The answer must be an exact copy of the lines from the one containing "Súčet všetkých hodnotení" through the last line of the records, with the pictures left out.

[Saved entries]
◇ ◇ ◇ ◇ ◇

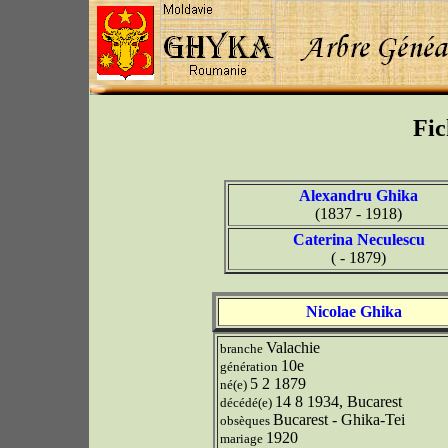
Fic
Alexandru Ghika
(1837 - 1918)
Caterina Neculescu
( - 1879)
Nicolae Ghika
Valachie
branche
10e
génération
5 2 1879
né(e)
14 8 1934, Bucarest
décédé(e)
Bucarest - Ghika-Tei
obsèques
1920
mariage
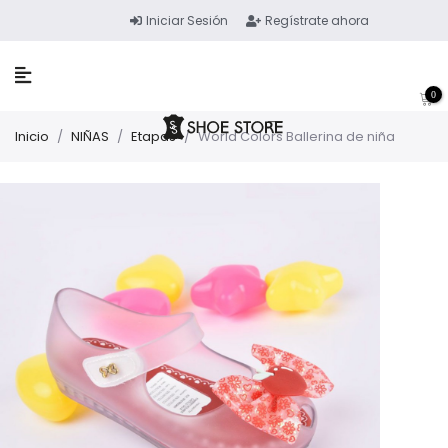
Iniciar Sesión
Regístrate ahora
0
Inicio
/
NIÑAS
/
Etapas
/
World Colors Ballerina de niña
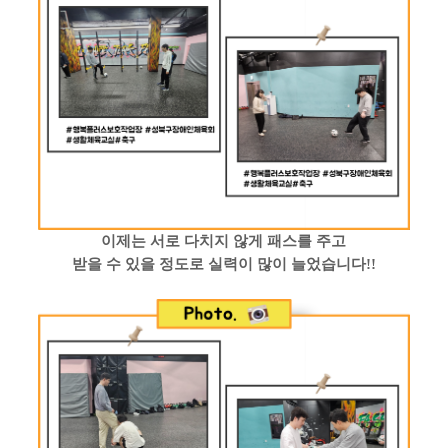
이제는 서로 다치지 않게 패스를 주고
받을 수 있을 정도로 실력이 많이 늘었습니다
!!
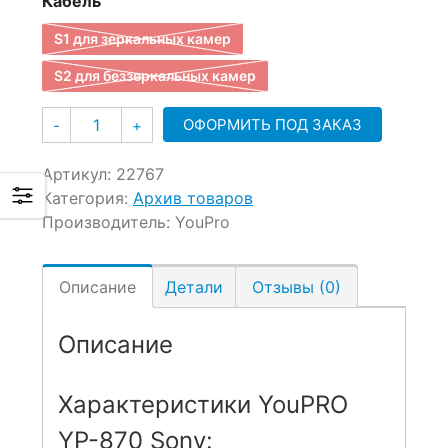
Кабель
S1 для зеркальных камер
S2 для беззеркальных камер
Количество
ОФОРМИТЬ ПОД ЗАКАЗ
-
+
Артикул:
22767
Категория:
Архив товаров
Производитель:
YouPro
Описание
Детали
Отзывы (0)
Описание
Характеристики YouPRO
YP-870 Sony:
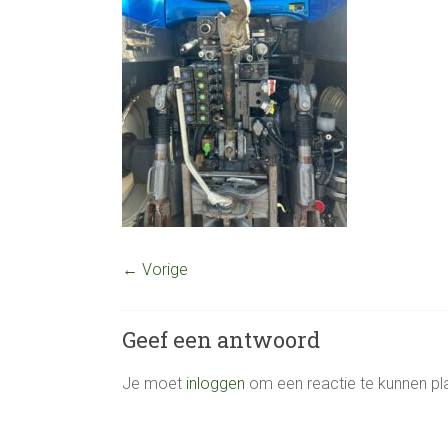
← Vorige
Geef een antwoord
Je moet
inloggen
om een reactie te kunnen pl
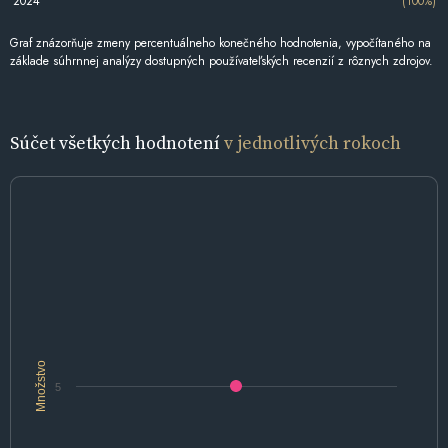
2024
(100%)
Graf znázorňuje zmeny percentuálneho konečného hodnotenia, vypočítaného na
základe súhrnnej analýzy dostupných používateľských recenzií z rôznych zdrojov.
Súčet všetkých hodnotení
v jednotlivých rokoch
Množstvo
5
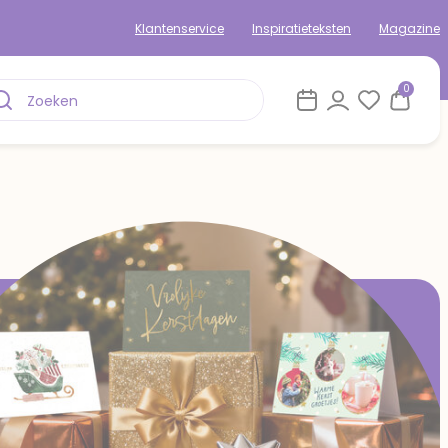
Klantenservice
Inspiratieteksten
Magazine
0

◇ ◇ ◇ ◇ ◇

* [Expected output]:
Súčet všetkých hodnotení
v jednotlivých rokoch
Množstvo
5
Klantenservice
Inspiratieteksten
Magazine
0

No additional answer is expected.